Here’s the sad and horrifying part: The second I put on my Indian clothes, an alert goes out to her parents, yet when my dad died my mom didn’t even call them until the day after the funeral. My mother explained to me that she knew they were traveling to a wedding that weekend and couldn’t get back to the United States in time, so there was no point messing up their plans. Honestly I think my mom didn’t want to know if they would come to pay their respects.

Of course I like to believe they would have. They may not have approved of my mom marrying my dad, but they’re not monsters. They’re just backwards. And, okay, a little bit racist. Oddly enough, though they may not like the fact that I’m half white, they always compliment me on the color of my skin. So fair, Bibiji always says, like that’s a wonderful, important thing, the fact that I’m a couple of shades lighter than my mother. And I can see you enjoy your food.

“I’ll help you figure it all out,” I say to my mother. “I’m sorry.”

“Oh, honey, don’t say that. It’s going to be fine. You have nothing to be sorry for. I shouldn’t have said anything.”
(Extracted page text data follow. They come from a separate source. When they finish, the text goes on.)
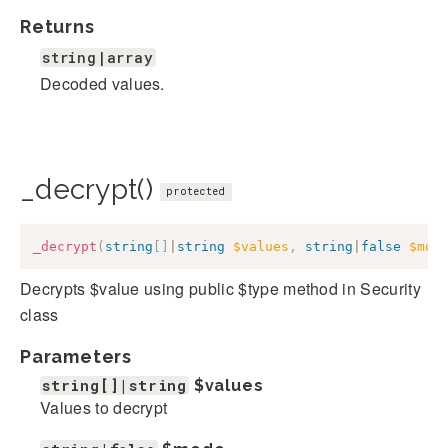
Returns
string|array
Decoded values.
_decrypt()
protected
_decrypt
(
string
[
]
|
string
$values
,
string
|
false
$mod
Decrypts $value using public $type method in Security
class
Parameters
string[]|string
$values
Values to decrypt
I make myself busy dishing out the food, spoon out huge piles onto our plates. There are people who don’t eat when they are sad, who lose their appetite and get crazy skinny. My mom and I are not those people.

“I love you, Mommy,” I say. As soon as the words are out, I feel bad again, because it makes her eyes fill. I want her to know that I realize just how lucky I got in the mother department. That if I had to pick anyone in the whole world to go through this with, to have as a mom, it would be her. Only her. This is partially grief talking. Before all this, my mom often annoyed the crap out of me. She’s master of the subtle criticism disguised as a suggestion: Why don’t you straighten your hair? Don’t you think your nails would look so much better if you didn’t bite them? That shirt is a little frumpy, no? Now, though, I feel stupid for caring about that sort of thing. She could die tomorrow. “I didn’t mean to make you cry.”

“No. Good crying, I promise,” she says, blotting under her eyes with a paper towel. It doesn’t look like good crying. She looks on the verge of unraveling into a mess of tears and snot. Nothing like the woman she must have been at work today: fierce and tucked-in and totally under control. “I’m just so grateful that I have you, Kit.”

I know she doesn’t mean for her words to sting, but they do.

“I’m not going anywhere,” I promise, and hold up my finger for a pinky swear.

“A whole month without him,” she says, ignoring my outstretched finger. “How is that even possible?”